Treatment of solitary skull JXG includes resection, chemotherapy or radiotherapy. Total resection usually has a favourable outcome. As shown in Table 1, both patients who underwent total surgical removal had no evidence of the disease during 19–36 months of follow-up [3]. In contrast, two of the three patients with partial resection were in stable condition during 6–21 months of follow-up [4, 5]. In only one case was recurrence noted after major resection, and the condition became stable through chemotherapy, reoperation, and radiotherapy [1]. Because isolated skull JXG is extremely rare, other isolated intracranial or vertebral JXG treatment methods can be considered. Among isolated intracranial or vertebral JXGs, most patients undergoing complete resection had a good prognosis, though a small portion with partial resection had local recurrence [1]. Among those with relapse, the patients generally remained in a stable condition after radiotherapy and chemotherapy. Therefore, for isolated skull JXG, total surgical resection is the optimal treatment. If total resection is difficult to achieve, chemotherapy should be considered as a supplementary treatment. Radiotherapy is an option for chemotherapy-refractory cases.

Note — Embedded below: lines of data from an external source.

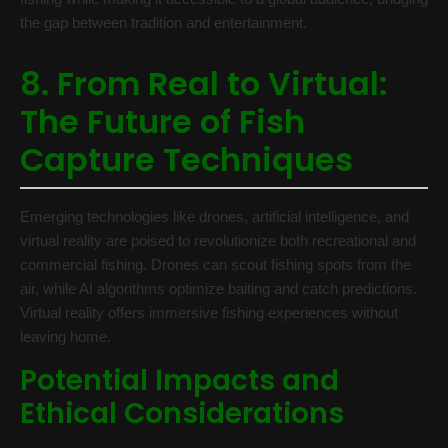
the gap between tradition and entertainment.
8. From Real to Virtual:
The Future of Fish
Capture Techniques
Emerging technologies like drones, artificial intelligence, and
virtual reality are poised to revolutionize both recreational and
commercial fishing. Drones can scout fishing spots from the
air, while AI algorithms optimize baiting and catch predictions.
Virtual reality offers immersive fishing experiences without
leaving home.
Potential Impacts and
Ethical Considerations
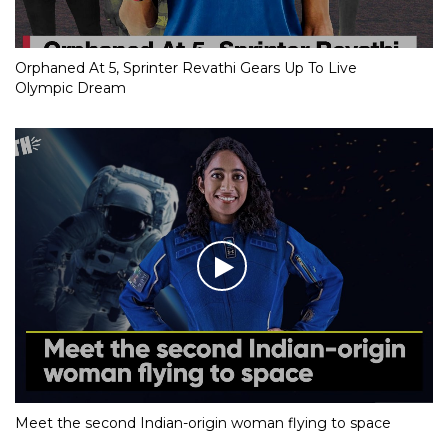
Orphaned At 5, Sprinter Revathi Gears Up To Live
Olympic Dream
Meet the second Indian-origin woman flying to space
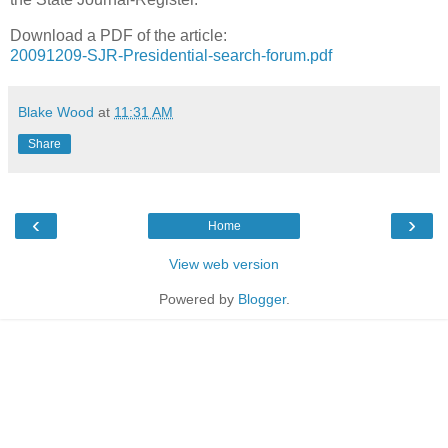
Download a PDF of the article:
20091209-SJR-Presidential-search-forum.pdf
Blake Wood
at
11:31 AM
Share
‹
›
Home
View web version
Powered by
Blogger
.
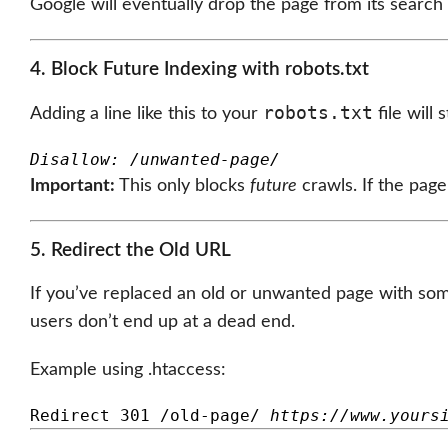
Google will eventually drop the page from its search r
4. Block Future Indexing with robots.txt
robots.txt
Adding a line like this to your
file will
Disallow: /unwanted-page/
Important:
This only blocks
future
crawls. If the page
5. Redirect the Old URL
If you’ve replaced an old or unwanted page with som
users don’t end up at a dead end.
Example using .htaccess:
Redirect 301 /old-page/ 
https://www.yours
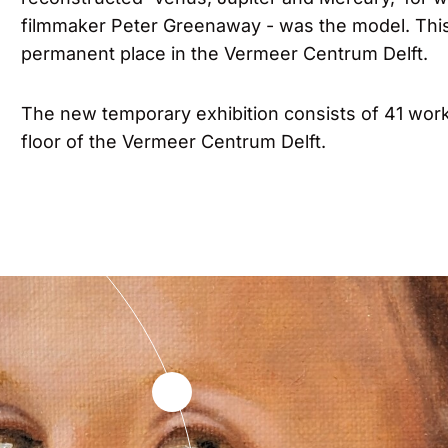
filmmaker Peter Greenaway - was the model. This
permanent place in the Vermeer Centrum Delft.
The new temporary exhibition consists of 41 wor
floor of the Vermeer Centrum Delft.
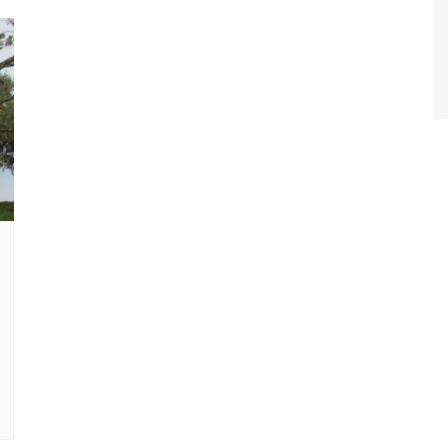
World Class Benchmarking
of Cust
Disney
A Centu
Disney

In summary, isolated skull JXG is rare. However, when there is an intracranial space-occupying lesion accompanied by skull damage, especially when the patient is an infant, child or adolescent under the age of 20, this disease should be included in the scope of differential diagnosis. Complete resections usually have excellent outcomes. If total resection is difficult to achieve, partial resection combined with chemotherapy or radiotherapy is an effective treatment. The patient in the present case underwent total resection and has exhibited no sign of recurrence thus far. We will continue to follow up and observe this patient.